C’è una base militare sperduta in Alaska, a pochi chilometri da Anchorage, che il 15 agosto diventerà il centro del mondo. È la Elmendorf-Richardson, dove Vladimir Putin e Donald Trump si incontreranno in quello che viene definito un vertice interlocutorio, ma che potrebbe gettare le basi per un cambio di rotta nella guerra in Ucraina.
Tra i tanti interrogativi, uno domina su tutti: cosa vogliono davvero i due leader? Secondo quanto riportato da Tonia Mastrobuoni su Repubblica, Putin si presenterà al tavolo forte del controllo su circa un quinto del territorio ucraino, compresi i distretti industriali di Donetsk e Lugansk, e gran parte del sud, lungo il Dnipro, da est fino a Cherson e alla riserva di Kakhovka.
La posizione del Cremlino è chiara: quei territori non si toccano. A questi si aggiunge la Crimea, annessa nel 2014, e la pretesa di un impegno formale dell’Ucraina a non entrare mai nella NATO. È il “niet” scritto nero su bianco che Putin vuole incassare, come garanzia strategica a lungo termine.
Trump tra “fake news” e liti con Putin: la situazione
Trump ha scritto su Truth: “I media sono molto ingiusti sul mio incontro con Putin. Citano perdenti licenziati e persone stupide come John Bolton, che ha detto che nonostante l’incontro sia in suolo americano, ‘Putin ha già vinto’. Ma che dice? Stiamo vincendo su tutto”.
Ci sarebbe aria di ultimatum alla Casa Bianca, e lo avrebbe riferito un Alto Funzionario americano ad Axios: “Trump è ancora arrabbiato con Putin. Gli Usa possono abbattere l’economia russa domani”. Il presidente Usa, Donald Trump, è ancora “inc…” con l’omologo russo Vladimir Putin, che non ha fermato l’aggressione ai danni dell’Ucraina nonostante gli sforzi di Washington. La fonte ha sottolineato che la retorica di Trump suona a volte filorussa perché il presidente Usa ritiene che questo genere di comunicazione pubblica renda più facile giungere a un accordo con Mosca tutt’altro che scontato. “Forse Trump non riuscirà ad arrivarci ma farà il massimo”, ha aggiunto il funzionario. Secondo il funzionario, la “visione generale” dell’amministrazione Trump è che “possiamo far crollare l’economia russa in un giorno” qualora il Cremlino insista sul cammino della guerra in Ucraina. “Ci sono più modi di distruggere l’Ucraina. Ma se dovesse scegliere una parte, inizierebbe ad abbattere l’economia russa. Ne ha veramente abbastanza”.
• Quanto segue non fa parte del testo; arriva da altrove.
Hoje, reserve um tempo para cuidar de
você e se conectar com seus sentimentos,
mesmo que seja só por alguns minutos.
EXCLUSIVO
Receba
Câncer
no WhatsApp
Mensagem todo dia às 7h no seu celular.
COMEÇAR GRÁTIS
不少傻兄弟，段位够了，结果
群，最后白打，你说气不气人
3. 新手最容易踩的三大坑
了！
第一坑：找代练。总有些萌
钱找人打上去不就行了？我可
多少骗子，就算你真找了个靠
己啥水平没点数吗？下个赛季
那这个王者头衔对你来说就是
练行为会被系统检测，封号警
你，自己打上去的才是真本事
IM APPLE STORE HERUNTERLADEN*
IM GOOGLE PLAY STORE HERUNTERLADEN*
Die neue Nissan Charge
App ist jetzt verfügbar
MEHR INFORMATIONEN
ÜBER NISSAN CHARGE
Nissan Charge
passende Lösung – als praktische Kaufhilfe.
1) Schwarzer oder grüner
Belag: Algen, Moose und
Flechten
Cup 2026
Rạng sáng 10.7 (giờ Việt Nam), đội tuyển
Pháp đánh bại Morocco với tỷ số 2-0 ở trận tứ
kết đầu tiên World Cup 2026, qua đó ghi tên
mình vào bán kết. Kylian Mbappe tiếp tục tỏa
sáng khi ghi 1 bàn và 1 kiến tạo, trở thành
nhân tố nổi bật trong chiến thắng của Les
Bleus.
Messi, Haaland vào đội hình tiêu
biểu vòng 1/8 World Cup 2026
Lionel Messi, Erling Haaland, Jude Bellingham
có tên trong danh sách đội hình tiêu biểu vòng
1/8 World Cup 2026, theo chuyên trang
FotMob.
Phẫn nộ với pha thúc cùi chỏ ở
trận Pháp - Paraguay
Tra le “offerte” che la Russia metterebbe sul tavolo c’è una proposta sorprendente: approvare una legge interna che vieti future invasioni dell’Ucraina. Un gesto dal forte valore simbolico, che servirebbe ad alleggerire la posizione russa davanti alla comunità internazionale. In cambio, però, Putin chiede molto: il ritiro delle truppe ucraine dal Donbass e il riconoscimento della Crimea come russa.
Su Cherson e Zaporizhzhia, il piano sarebbe quello di congelare il conflitto lungo le attuali linee del fronte. Una mossa che trasformerebbe la guerra in uno stallo simile a quello coreano: un confine di fatto, anche se non di diritto. Il tutto in attesa di sviluppi futuri che dipenderanno dai rapporti di forza — e forse anche dalle elezioni USA.
Dalla Casa Bianca, l’inviato speciale Steve Witkoff ha tracciato una bozza di roadmap in due fasi: prima il ritiro delle truppe ucraine da Donetsk, poi la formalizzazione di un cessate il fuoco basato sulle attuali linee di contatto. Ma resta un grande punto interrogativo: quando e come si firmerà la tregua? E soprattutto, con quali garanzie?
Il presidente ucraino Volodymyr Zelensky ha già fatto sapere che non cederà il Donbass, ritenuto parte inalienabile del territorio nazionale. Per Kiev, ogni proposta che preveda concessioni territoriali è inaccettabile. E questo complica, se non blocca del tutto, ogni spiraglio di negoziato realistico.
Il vertice Putin-Trump potrebbe così finire per essere poco più di una messa in scena geopolitica. Ma dietro le apparenze, qualcosa si muove. Non è ancora chiaro se verso la pace o verso una nuova fase del conflitto, più congelata e meno esplosiva, ma ugualmente irrisolta.